And yes, some readers might opine that Hanuman is a member of the species Ramapithecus, but what would they then make of Vaishnavi, the princess of the kingdom of the feathered birds, or of Vashishta and Vishwamitra with their “balance”? And a balance is not a tail, as so many simple-minded men might think of it as, but a balance is a balance is a balance…and we might be forever indebted to Vamsee Juluri for this twist in the tale of Hanuman, Vaali, and Sugriva, and of their times before their presence in the epic times that we are familiar with. Or maybe not. Let us see where the good professor of media studies takes us in the next two books in this trilogy.
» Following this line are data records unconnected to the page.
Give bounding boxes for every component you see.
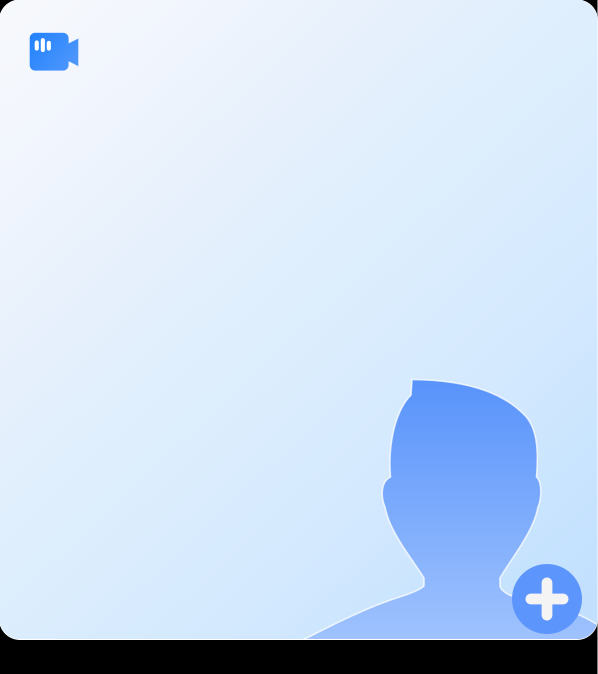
button[interactable]: Add person xyxy=(512,564,582,634)
button[interactable]: Video xyxy=(0,0,598,639)
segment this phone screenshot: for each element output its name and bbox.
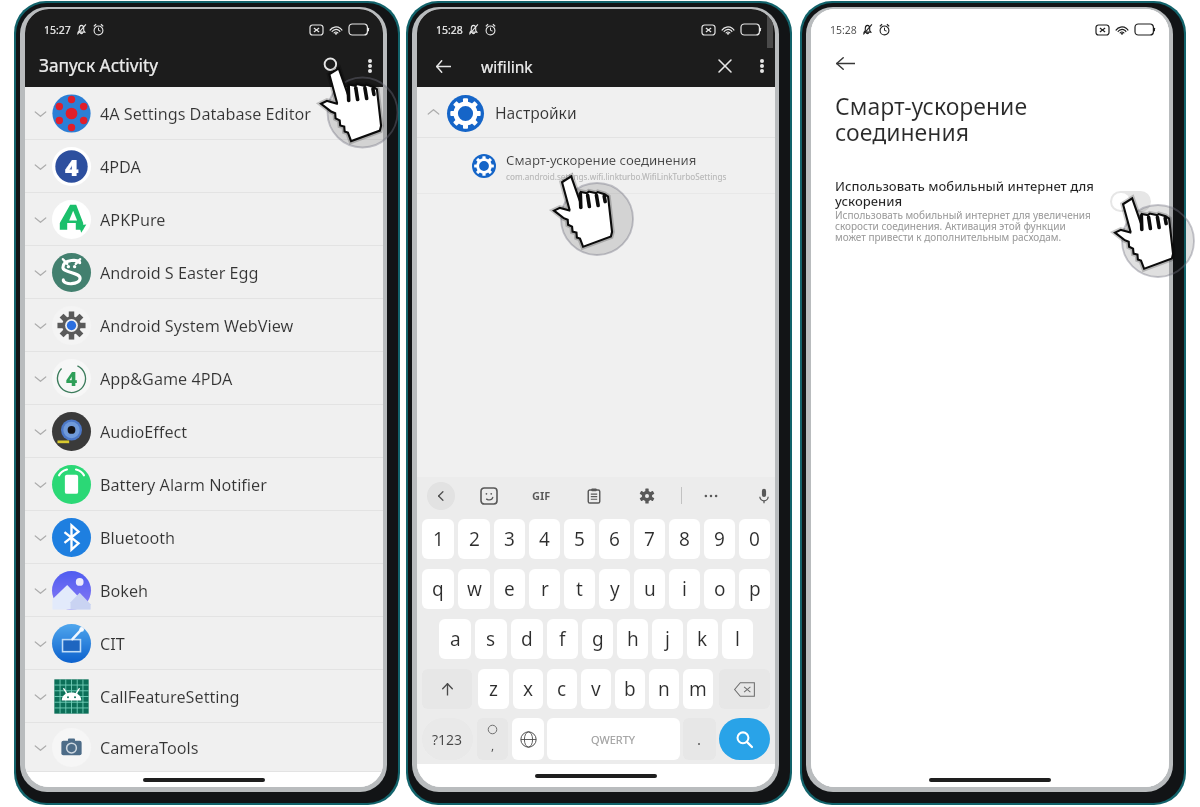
button[interactable]: 4 — [25, 352, 383, 405]
button[interactable]: m — [683, 669, 713, 709]
staticText: CameraTools — [100, 737, 199, 759]
staticText: Смарт-ускорение соединения — [506, 151, 697, 169]
button[interactable]: 1 — [422, 519, 454, 559]
button[interactable]: 0 — [739, 519, 770, 559]
button[interactable]: i — [669, 569, 700, 609]
button[interactable]: QWERTY — [547, 718, 680, 760]
button[interactable]: 5 — [564, 519, 595, 559]
staticText: Смарт-ускорение соединения — [835, 90, 1028, 148]
button[interactable]: Change language — [512, 718, 544, 760]
button[interactable]: l — [722, 619, 753, 659]
button[interactable]: Backspace — [719, 669, 770, 709]
button[interactable]: r — [529, 569, 560, 609]
button[interactable]: p — [739, 569, 770, 609]
staticText: , — [491, 737, 495, 753]
staticText: 9 — [714, 526, 725, 552]
button[interactable]: CIT — [25, 617, 383, 670]
staticText: 4 — [539, 526, 550, 552]
button[interactable]: 4 — [25, 140, 383, 193]
staticText: 3 — [504, 526, 515, 552]
button[interactable]: 7 — [634, 519, 665, 559]
button[interactable]: More options — [356, 45, 383, 87]
button[interactable]: More options — [748, 45, 775, 87]
button[interactable]: Search — [307, 45, 356, 87]
staticText: 4PDA — [100, 156, 141, 178]
staticText: o — [714, 576, 726, 602]
button[interactable]: Back — [824, 42, 867, 85]
staticText: 8 — [679, 526, 690, 552]
button[interactable]: 4 — [529, 519, 560, 559]
button[interactable]: . — [683, 718, 716, 760]
button[interactable]: More — [699, 484, 723, 508]
button[interactable]: 8 — [669, 519, 700, 559]
button[interactable]: Смарт-ускорение соединения — [417, 138, 775, 194]
button[interactable]: t — [564, 569, 595, 609]
button[interactable]: Search — [719, 718, 770, 760]
button[interactable]: v — [581, 669, 611, 709]
button[interactable]: y — [599, 569, 630, 609]
staticText: v — [591, 676, 601, 702]
button[interactable]: 4A Settings Database Editor — [25, 87, 383, 140]
button[interactable]: e — [494, 569, 525, 609]
button[interactable]: Back — [417, 45, 469, 87]
button[interactable]: Clipboard — [582, 484, 606, 508]
staticText: h — [627, 626, 639, 652]
button[interactable]: Battery Alarm Notifier — [25, 458, 383, 511]
button[interactable]: Bokeh — [25, 564, 383, 617]
button[interactable]: Stickers — [477, 484, 501, 508]
button[interactable]: z — [478, 669, 509, 709]
button[interactable]: Shift — [422, 669, 472, 709]
button[interactable]: Настройки — [417, 87, 775, 138]
button[interactable]: Android System WebView — [25, 299, 383, 352]
button[interactable]: j — [652, 619, 683, 659]
button[interactable]: g — [582, 619, 613, 659]
staticText: s — [486, 626, 496, 652]
button[interactable]: Voice input — [753, 484, 775, 508]
button[interactable]: Bluetooth — [25, 511, 383, 564]
button[interactable]: 3 — [494, 519, 525, 559]
button[interactable]: d — [511, 619, 543, 659]
staticText: n — [658, 676, 670, 702]
staticText: f — [559, 626, 566, 652]
button[interactable]: Android S Easter Egg — [25, 246, 383, 299]
button[interactable]: AudioEffect — [25, 405, 383, 458]
button[interactable]: k — [687, 619, 718, 659]
button[interactable]: x — [513, 669, 543, 709]
button[interactable]: b — [615, 669, 645, 709]
button[interactable]: Toggle mobile boost — [1110, 191, 1151, 212]
button[interactable]: w — [458, 569, 490, 609]
staticText: 5 — [574, 526, 585, 552]
staticText: q — [432, 576, 444, 602]
staticText: m — [689, 676, 707, 702]
button[interactable]: Emoji — [477, 718, 508, 760]
button[interactable]: CallFeatureSetting — [25, 670, 383, 723]
button[interactable]: h — [617, 619, 648, 659]
button[interactable]: c — [547, 669, 577, 709]
button[interactable]: a — [439, 619, 471, 659]
staticText: APKPure — [100, 209, 166, 231]
staticText: QWERTY — [591, 732, 636, 747]
button[interactable]: Keyboard settings — [635, 484, 659, 508]
button[interactable] — [811, 169, 1169, 227]
staticText: k — [697, 626, 708, 652]
button[interactable]: APKPure — [25, 193, 383, 246]
button[interactable]: f — [547, 619, 578, 659]
button[interactable]: ?123 — [422, 718, 473, 760]
button[interactable]: q — [422, 569, 454, 609]
staticText: 7 — [644, 526, 655, 552]
button[interactable]: CameraTools — [25, 723, 383, 772]
button[interactable]: Collapse — [427, 482, 455, 510]
staticText: CIT — [100, 633, 125, 655]
button[interactable]: u — [634, 569, 665, 609]
staticText: u — [644, 576, 656, 602]
staticText: z — [489, 676, 498, 702]
staticText: i — [682, 576, 687, 602]
button[interactable]: s — [475, 619, 507, 659]
button[interactable]: Clear — [702, 45, 748, 87]
button[interactable]: 6 — [599, 519, 630, 559]
button[interactable]: 2 — [458, 519, 490, 559]
button[interactable]: n — [649, 669, 679, 709]
button[interactable]: o — [704, 569, 735, 609]
staticText: 4 — [66, 366, 78, 392]
button[interactable]: 9 — [704, 519, 735, 559]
In Saraswati’s Intelligence we have our familiar gods, their attendants, and the great sages in forms and in situations that are, for lack of a better word, utterly human. In reading this tale, thus, we are taken on a journey where we begin to rethink humanity, dharma, and the pursuit of the good and the orderly, of good order, and of connections to beings around us and among us. How do we treat them, what relationship do we have with them, why are our lives bound by theirs, and how are our lives threatened sundered from them?
In these times of conflict, confusion, and an abundance of distraction, Saraswati’s Intelligence is an antidote to surfeit and to jaded reality. It is a contemplation on Parama Dharma. It is an addition to what one hopes will be a new age of Hindu-Indian magic, mystery, and fable to match the imagination of their sages of yore.